### Heroes Of Pymoli Data Analysis
* Of the 1163 active players, the vast majority are male (84%). There also exists, a smaller, but notable proportion of female players (14%).

* Our peak age demographic falls between 20-24 (44.8%) with secondary groups falling between 15-19 (18.60%) and 25-29 (13.4%).  
-----

### Note
* Instructions have been included for each segment. You do not have to follow them exactly, but they are included to help you think through the steps.

In [39]:
# Dependencies and Setup
import pandas as pd
import numpy as np

# File to Load (Remember to Change These)
file_to_load = "Resources/purchase_data.csv"

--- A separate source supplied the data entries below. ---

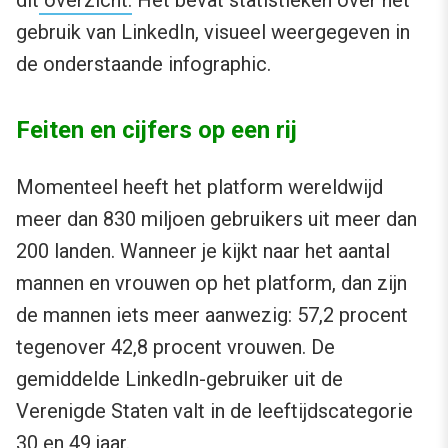
dit
overzicht.
Het bevat statistieken over het
gebruik van LinkedIn, visueel weergegeven in
de onderstaande infographic.
Feiten en cijfers op een rij
Momenteel heeft het platform wereldwijd
meer dan 830 miljoen gebruikers uit meer dan
200 landen. Wanneer je kijkt naar het aantal
mannen en vrouwen op het platform, dan zijn
de mannen iets meer aanwezig: 57,2 procent
tegenover 42,8 procent vrouwen. De
gemiddelde LinkedIn-gebruiker uit de
Verenigde Staten valt in de leeftijdscategorie
30 en 49 jaar.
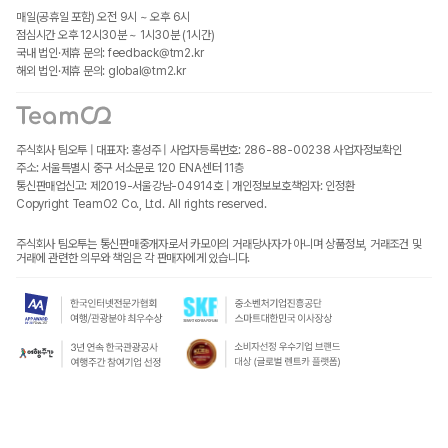
매일(공휴일 포함) 오전 9시 ~ 오후 6시
점심시간 오후 12시30분 ~ 1시30분 (1시간)
국내 법인·제휴 문의: feedback@tm2.kr
해외 법인·제휴 문의: global@tm2.kr
주식회사 팀오투 | 대표자: 홍성주 | 사업자등록번호: 286-88-00238
사업자정보확인
주소: 서울특별시 중구 서소문로 120 ENA센터 11층
통신판매업신고: 제2019-서울강남-04914호 | 개인정보보호책임자: 인정환
Copyright TeamO2 Co., Ltd. All rights reserved.
주식회사 팀오투는 통신판매중개자로서 카모아의 거래당사자가 아니며 상품정보, 거래조건 및
거래에 관련한 의무와 책임은 각 판매자에게 있습니다.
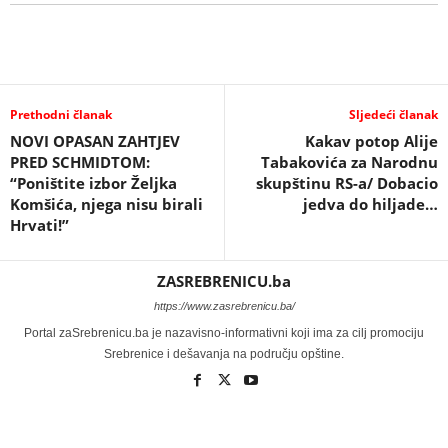
Prethodni članak
Sljedeći članak
NOVI OPASAN ZAHTJEV
Kakav potop Alije
PRED SCHMIDTOM:
Tabakovića za Narodnu
“Poništite izbor Željka
skupštinu RS-a/ Dobacio
Komšića, njega nisu birali
jedva do hiljade…
Hrvati!”
ZASREBRENICU.ba
https://www.zasrebrenicu.ba/
Portal zaSrebrenicu.ba je nazavisno-informativni koji ima za cilj promociju
Srebrenice i dešavanja na području opštine.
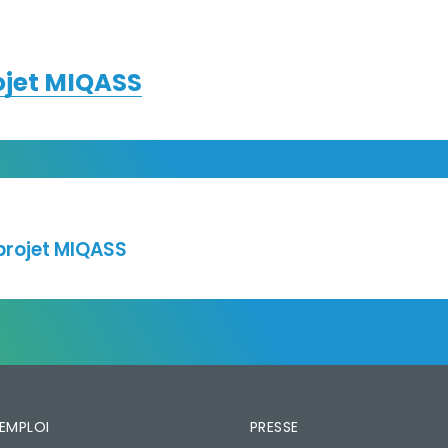
rojet MIQASS
neuve-loubet_06.pdf
 projet MIQASS
'EMPLOI
PRESSE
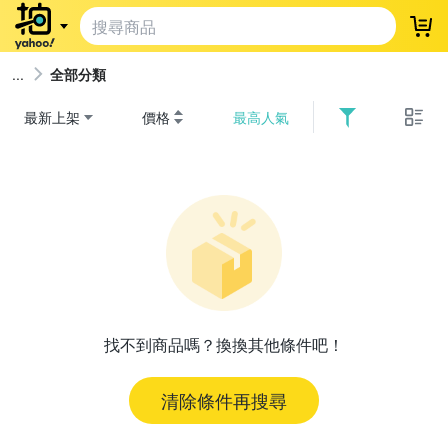
登
全部分類
最新上架
價格
最高人氣
找不到商品嗎？換換其他條件吧！
清除條件再搜尋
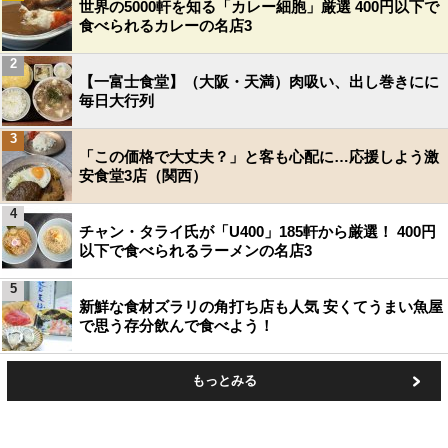
世界の5000軒を知る「カレー細胞」厳選 400円以下で
食べられるカレーの名店3
2
【一富士食堂】（大阪・天満）肉吸い、出し巻きにに
毎日大行列
3
「この価格で大丈夫？」と客も心配に…応援しよう激
安食堂3店（関西）
4
チャン・タライ氏が「U400」185軒から厳選！ 400円
以下で食べられるラーメンの名店3
5
新鮮な食材ズラリの角打ち店も人気 安くてうまい魚屋
で思う存分飲んで食べよう！
もっとみる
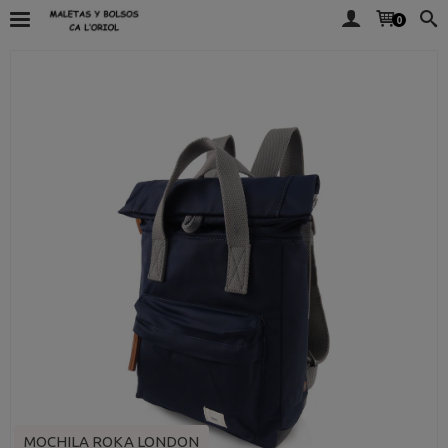
0
MOCHILA ROKA LONDON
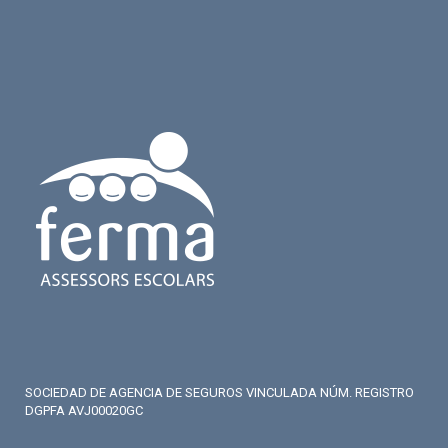
SOCIEDAD DE AGENCIA DE SEGUROS VINCULADA NÚM. REGISTRO
DGPFA AVJ00020GC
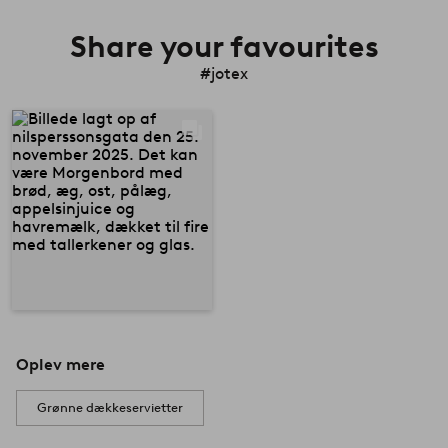
Share your favourites
#jotex
Oplev mere
Grønne dækkeservietter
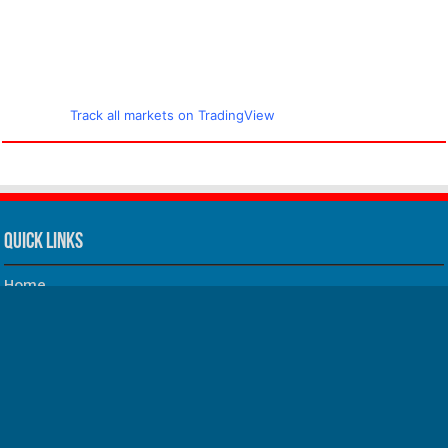
Track all markets on TradingView
Quick Links
Home
About us
Our Team
Privacy Policy
Contact us
धर्म/ज्योतिष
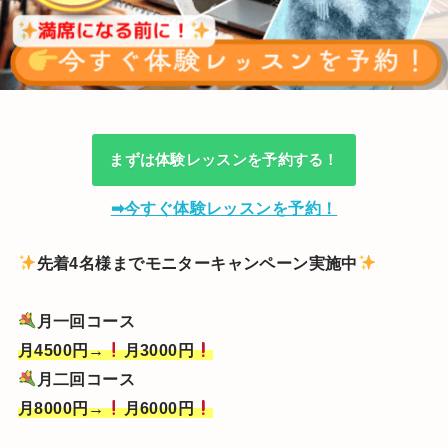
まずは体験レッスンを予約する！
➡今すぐ体験レッスンを予約！
先着4名様までモニターキャンペーン実施中
月一回コース
月4500円→
月3000円
月二回コース
月8000円→
月6000円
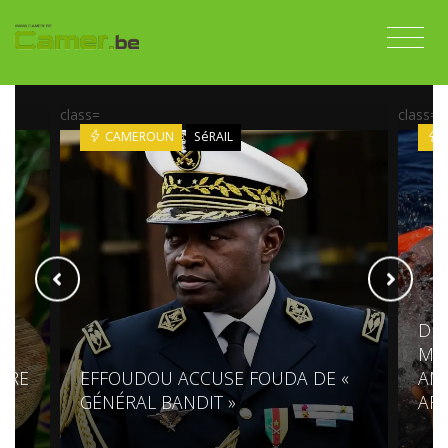
class=
class=
CAMEROUN
SéRAIL
DES
MÉD
PRE
EFFOUDOU ACCUSE FOUDA DE «
AM
GÉNÉRAL BANDIT »
AF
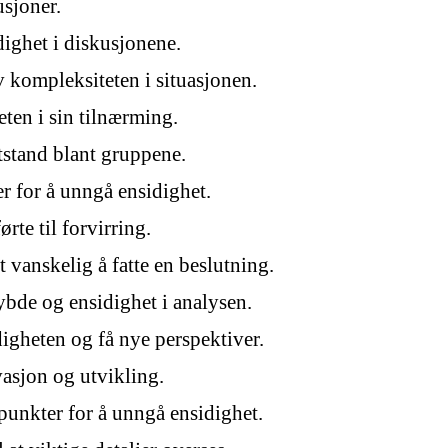
usjoner.
dighet i diskusjonene.
v kompleksiteten i situasjonen.
eten i sin tilnærming.
tstand blant gruppene.
er for å unngå ensidighet.
rte til forvirring.
 vanskelig å fatte en beslutning.
bde og ensidighet i analysen.
gheten og få nye perspektiver.
vasjon og utvikling.
spunkter for å unngå ensidighet.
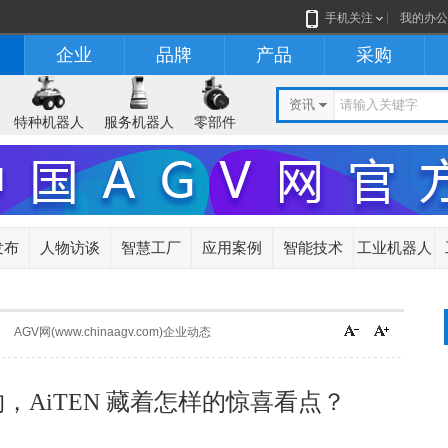
手机关注
我的办公
企业
品牌
产品
采购
资讯
特种机器人
服务机器人
零部件
发布
人物访谈
智慧工厂
应用案例
智能技术
工业机器人
AGV网(www.chinaagv.com)企业动态
约，AiTEN 藏着怎样的惊喜看点？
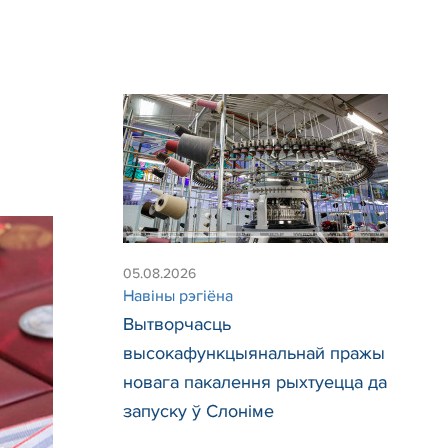
05.08.2026
Навiны рэгiёна
Вытворчасць
высокафункцыянальнай пражы
новага пакалення рыхтуецца да
запуску ў Слоніме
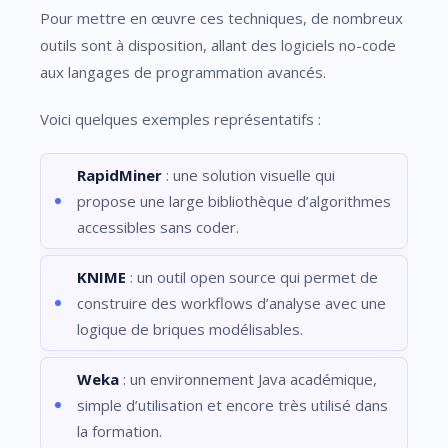
Pour mettre en œuvre ces techniques, de nombreux
outils sont à disposition, allant des logiciels no-code
aux langages de programmation avancés.
Voici quelques exemples représentatifs :
RapidMiner
: une solution visuelle qui
propose une large bibliothèque d’algorithmes
accessibles sans coder.
KNIME
: un outil open source qui permet de
construire des workflows d’analyse avec une
logique de briques modélisables.
Weka
: un environnement Java académique,
simple d’utilisation et encore très utilisé dans
la formation.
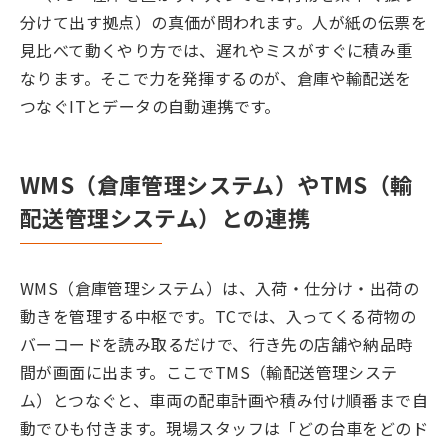
分けて出す拠点）の真価が問われます。人が紙の伝票を
見比べて動くやり方では、遅れやミスがすぐに積み重
なります。そこで力を発揮するのが、倉庫や輸配送を
つなぐITとデータの自動連携です。
WMS（倉庫管理システム）やTMS（輸
配送管理システム）との連携
WMS（倉庫管理システム）は、入荷・仕分け・出荷の
動きを管理する中枢です。TCでは、入ってくる荷物の
バーコードを読み取るだけで、行き先の店舗や納品時
間が画面に出ます。ここでTMS（輸配送管理システ
ム）とつなぐと、車両の配車計画や積み付け順番まで自
動でひも付きます。現場スタッフは「どの台車をどのド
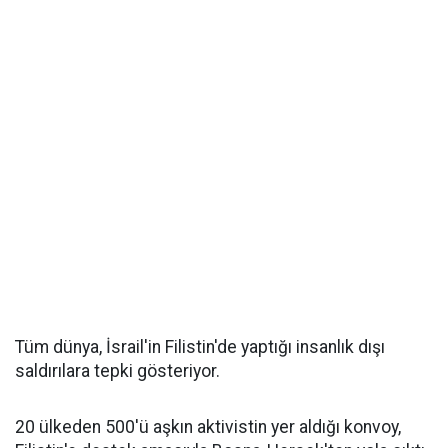
Tüm dünya, İsrail'in Filistin'de yaptığı insanlık dışı
saldırılara tepki gösteriyor.
20 ülkeden 500'ü aşkın aktivistin yer aldığı konvoy,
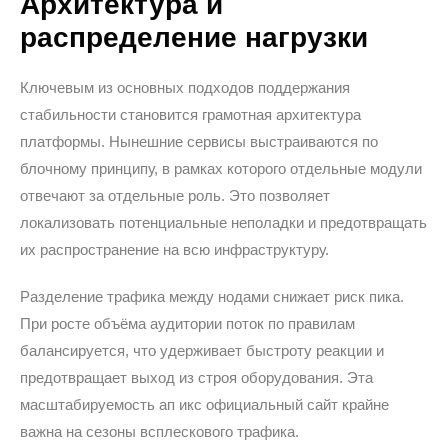
Архитектура и
распределение нагрузки
Ключевым из основных подходов поддержания
стабильности становится грамотная архитектура
платформы. Нынешние сервисы выстраиваются по
блочному принципу, в рамках которого отдельные модули
отвечают за отдельные роль. Это позволяет
локализовать потенциальные неполадки и предотвращать
их распространение на всю инфраструктуру.
Разделение трафика между нодами снижает риск пика.
При росте объёма аудитории поток по правилам
балансируется, что удерживает быстроту реакции и
предотвращает выход из строя оборудования. Эта
масштабируемость ап икс официальный сайт крайне
важна на сезоны всплескового трафика.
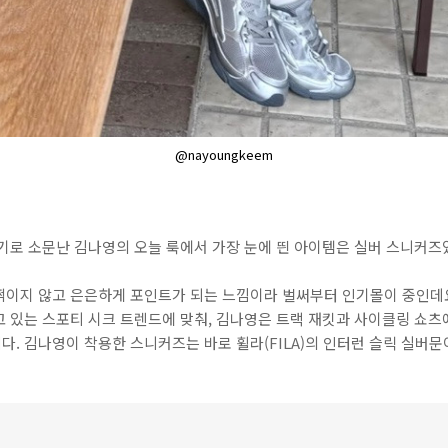
@nayoungkeem
기로 소문난 김나영의 오늘 룩에서 가장 눈에 띈 아이템은 실버 스니커즈
쩍이지 않고 은은하게 포인트가 되는 느낌이라 벌써부터 인기몰이 중인데요.
 있는 스포티 시크 트렌드에 맞춰, 김나영은 트랙 재킷과 사이클링 쇼츠
. 김나영이 착용한 스니커즈는 바로 휠라(FILA)의 인터런 슬릭 실버문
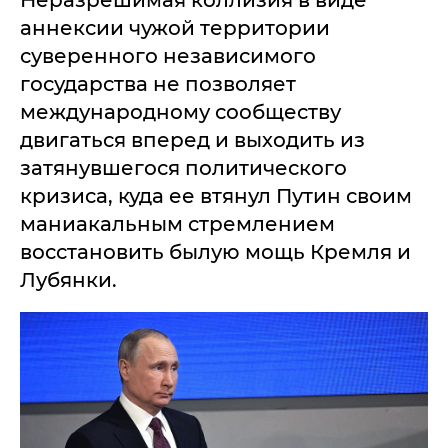
Неразрешимая коллизия в виде
аннексии чужой территории
суверенного независимого
государства не позволяет
международному сообществу
двигаться вперед и выходить из
затянувшегося политического
кризиса, куда ее втянул Путин своим
маниакальным стремлением
восстановить былую мощь Кремля и
Лубянки.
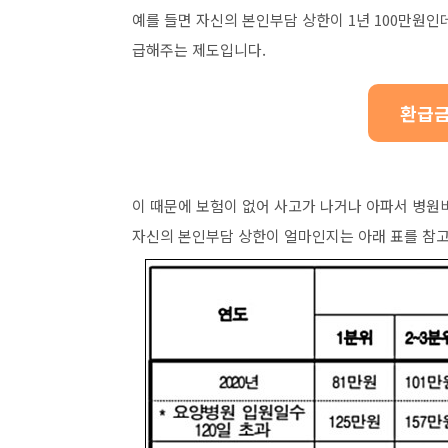
예를 들면 자신의 본인부담 상한이
1
년
100
만원인
급해주는 제도입니다
.
환급금
이 때문에 보험이 없어 사고가 나거나 아파서 병원비
자신의 본인부담 상한이 얼마인지는 아래 표를 참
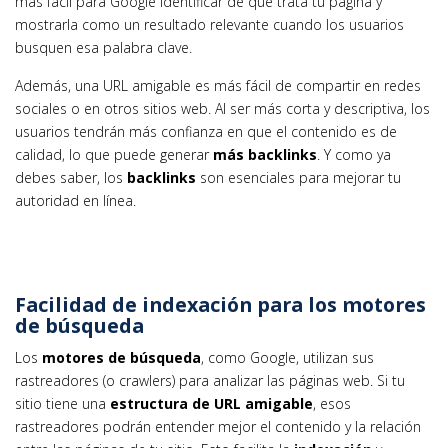
más fácil para Google identificar de qué trata tu página y
mostrarla como un resultado relevante cuando los usuarios
busquen esa palabra clave.
Además, una URL amigable es más fácil de compartir en redes
sociales o en otros sitios web. Al ser más corta y descriptiva, los
usuarios tendrán más confianza en que el contenido es de
calidad, lo que puede generar
más backlinks
. Y como ya
debes saber, los
backlinks
son esenciales para mejorar tu
autoridad en línea.
Facilidad de indexación para los motores
de búsqueda
Los
motores de búsqueda
, como Google, utilizan sus
rastreadores (o crawlers) para analizar las páginas web. Si tu
sitio tiene una
estructura de URL amigable
, esos
rastreadores podrán entender mejor el contenido y la relación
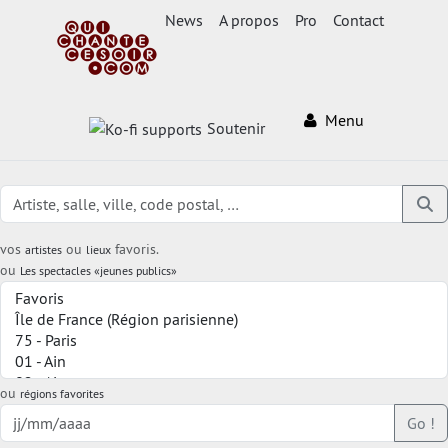
News
A propos
Pro
Contact
Menu
Soutenir
vos
ou
favoris.
artistes
lieux
ou
Les spectacles «jeunes publics»
ou
régions favorites
Go !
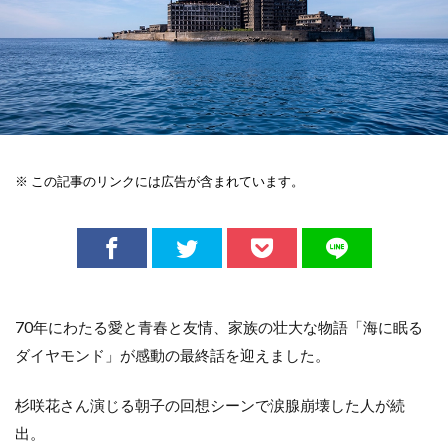
※ この記事のリンクには広告が含まれています。
70年にわたる愛と青春と友情、家族の壮大な物語「海に眠る
ダイヤモンド」が感動の最終話を迎えました。
杉咲花さん演じる朝子の回想シーンで涙腺崩壊した人が続
出。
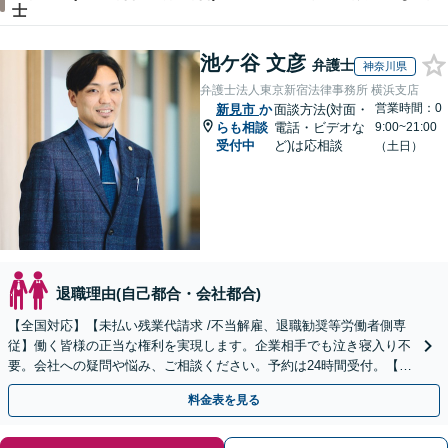
士
池ケ谷 文彦
弁護士
神奈川県
弁護士法人東京新宿法律事務所 横浜支店
営業時間：0
新見市
か
面談方法(対面・
らも相談
電話・ビデオな
9:00~21:00
受付中
ど)は応相談
（土日）
退職理由(自己都合・会社都合)
【全国対応】【未払い残業代請求 /不当解雇、退職勧奨等労働者側専
従】働く皆様の正当な権利を実現します。企業相手でも泣き寝入り不
要。会社への疑問や悩み、ご相談ください。予約は24時間受付。【初
回面談無料】【夜間・休日対応可】
料金表を見る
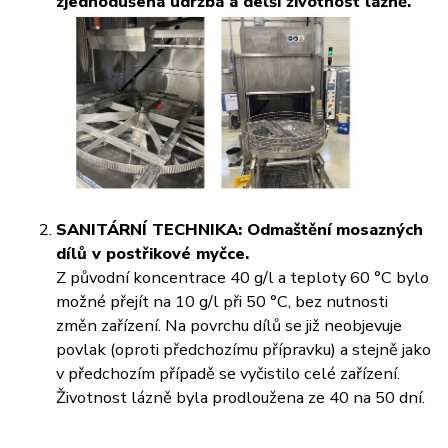
zjednodušená údržba a delší životnost lázně.
SANITÁRNÍ TECHNIKA:
Odmaštění mosazných
dílů v postřikové myčce.
Z původní koncentrace 40 g/l a teploty 60 °C bylo
možné přejít na 10 g/l při 50 °C, bez nutnosti
změn zařízení.
Na povrchu dílů se již neobjevuje
povlak (oproti předchozímu přípravku) a stejně jako
v předchozím případě se vyčistilo celé zařízení.
Životnost lázně byla prodloužena ze 40 na 50 dní.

# Read Purchasing File and store into Pandas data frame
purchase_data = pd.read_csv(file_to_load)
purchase_data.head()

Unnamed: 0,Purchase ID,SN,Age,Gender,Item ID,Item Name,Price
0,0,Lisim78,20,Male,108,"Extraction, Quickblade Of Trembling Hands",3.53
1,1,Lisovynya38,40,Male,143,Frenzied Scimitar,1.56
2,2,Ithergue48,24,Male,92,Final Critic,4.88
3,3,Chamassasya86,24,Male,100,Blindscythe,3.27
4,4,Iskosia90,23,Male,131,Fury,1.44


## Player Count

* Display the total number of players


In [40]:
num_of_players = purchase_data["Purchase ID"].count()
print(num_of_players)

780


## Purchasing Analysis (Total)

* Run basic calculations to obtain number of unique items, average price, etc.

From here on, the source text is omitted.